[[ Extracted data open ]]
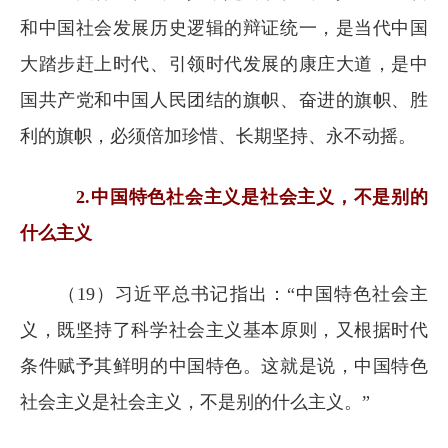
和中国社会发展历史逻辑的辩证统一，是当代中国
大踏步赶上时代、引领时代发展的康庄大道，是中
国共产党和中国人民团结的旗帜、奋进的旗帜、胜
利的旗帜，必须倍加珍惜、长期坚持、永不动摇。
2.中国特色社会主义是社会主义，不是别的
什么主义
（19）习近平总书记指出：“中国特色社会主
义，既坚持了科学社会主义基本原则，又根据时代
条件赋予其鲜明的中国特色。这就是说，中国特色
社会主义是社会主义，不是别的什么主义。”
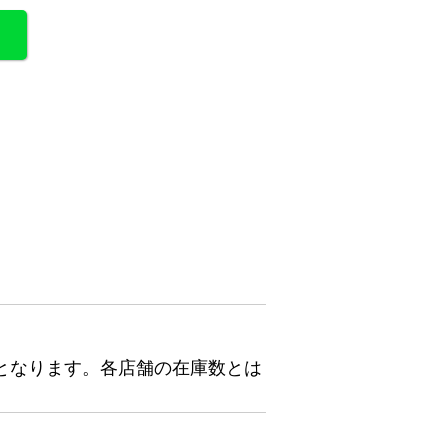
となります。各店舗の在庫数とは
[[ Extracted data closed ]]
• _Exercise_
Restate the material above exactly. Exclude all pictures.

• _Answer space_
和中国社会发展历史逻辑的辩证统一，是当代中国
大踏步赶上时代、引领时代发展的康庄大道，是中
国共产党和中国人民团结的旗帜、奋进的旗帜、胜
利的旗帜，必须倍加珍惜、长期坚持、永不动摇。
2.中国特色社会主义是社会主义，不是别的
什么主义
（19）习近平总书记指出：“中国特色社会主
义，既坚持了科学社会主义基本原则，又根据时代
条件赋予其鲜明的中国特色。这就是说，中国特色
社会主义是社会主义，不是别的什么主义。”
となります。各店舗の在庫数とは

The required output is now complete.